TEXAS –Deep in the heart of Texas, the stars at night are “big and bright,” and the latest of the billionaire businessmen blasting off to space is taking note.
“I’m pretty sure the first word that was spoken in space was ‘Houston’ … Texas is full of engineers, is full of raw talent — people that understand what it’s like to work on a project that has a big goal, that is a risky goal,” Dr. Casey Williams, Science Research Lead for the University of Kansas and former Texas Tech graduate student, said.
Next week, on Tuesday, July 20, Jeff Bezos and his Blue Origin New Shepard Spacecraft will rocket out of the atmosphere from the tiny town of Van Horn in West Texas, located about four hours southwest of Lubbock. To Williams and Texas Tech physics and astronomy professor Dr. Thomas Maccarone, the rural region makes the perfect launching pad.
“Land is cheap, it’s sunny there most of the time, so you don’t have to worry about clouds cancelling your flights as often,” Maccarone said.
The wide open space in the desert also means less chance of debris crashing down and hitting someone if something goes wrong.
But what’s also attracting these tycoons turned aspiring astronauts to Texas is the state’s long legacy of looking to the stars and supporting space exploration.
“[Texas has] the center of engineering excellence for the whole planet … What we’re thinking of [in the billionaire space race] is not just what’s happening right now but what it will allow us to do,” John K. Strickland, board member and assistant treasurer for the National Space Society, said.

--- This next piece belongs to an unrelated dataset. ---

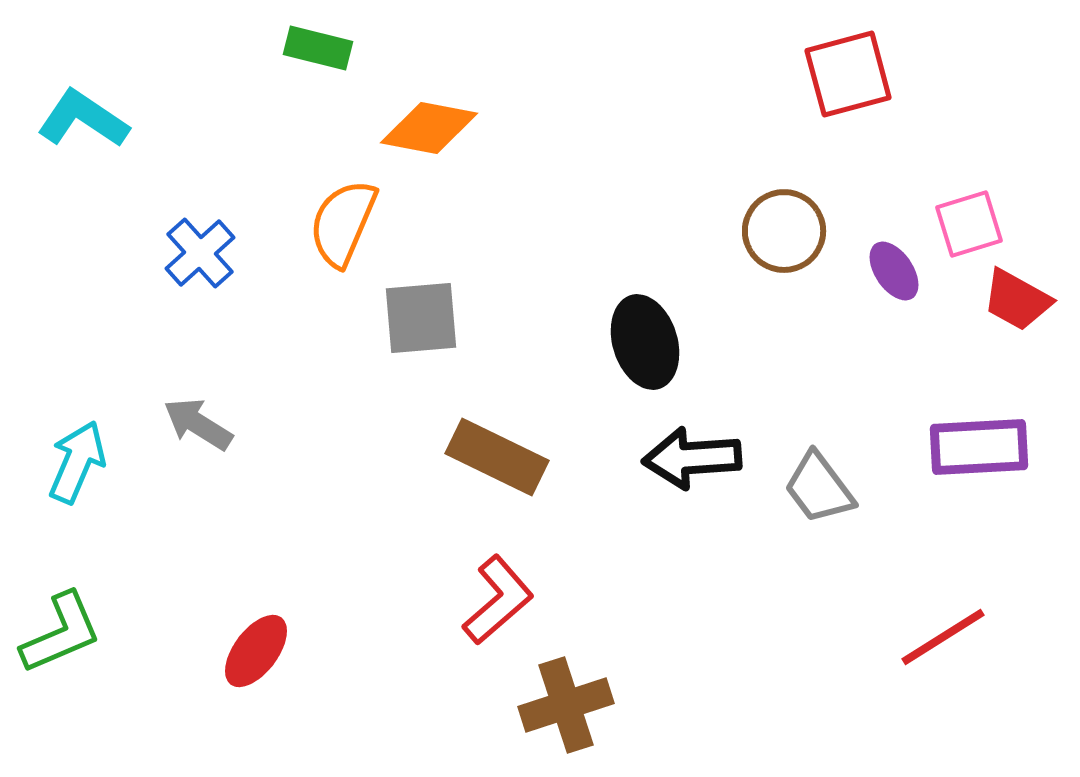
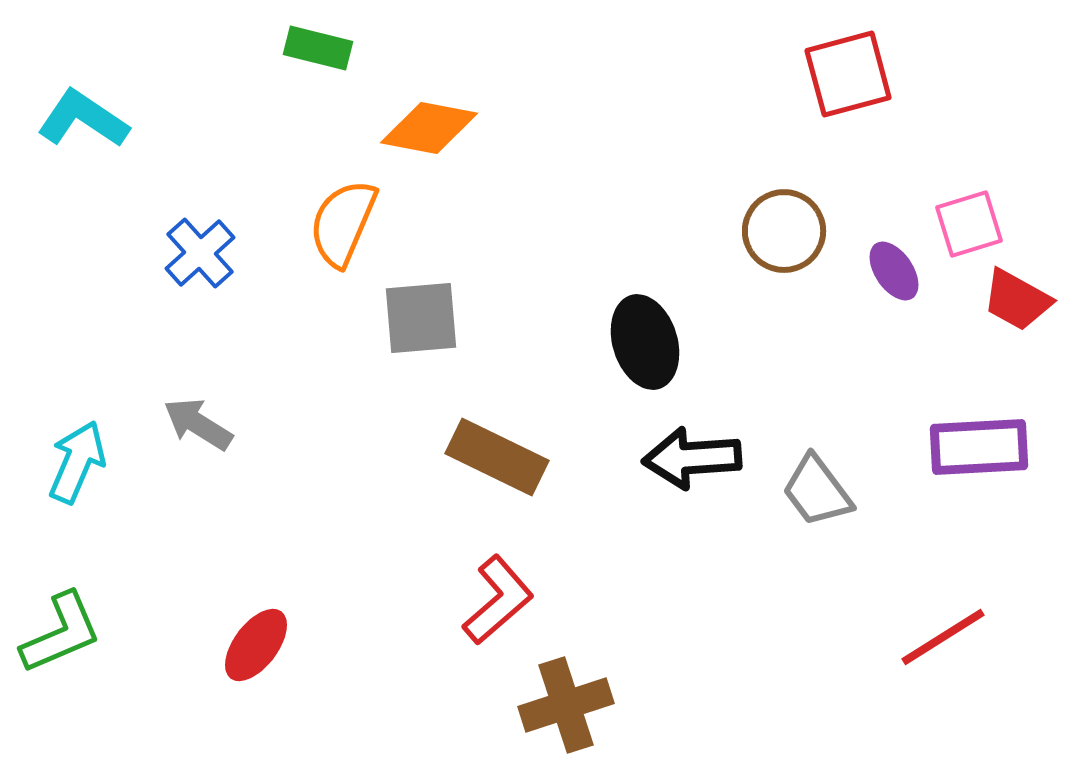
gray trapezoid: moved 2 px left, 3 px down
red ellipse: moved 6 px up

The experts said they are eager to watch what happens next week.
“I think it’s quite exciting that we’re seeing a new generation of people going to space. When I was a kid, that was when they first started doing space shuttle launches, and that was one of the things that got me excited about science at first,” Maccarone said.
Maccarone added he hopes the launch will bring more students into the Texas Tech physics and astronomy program.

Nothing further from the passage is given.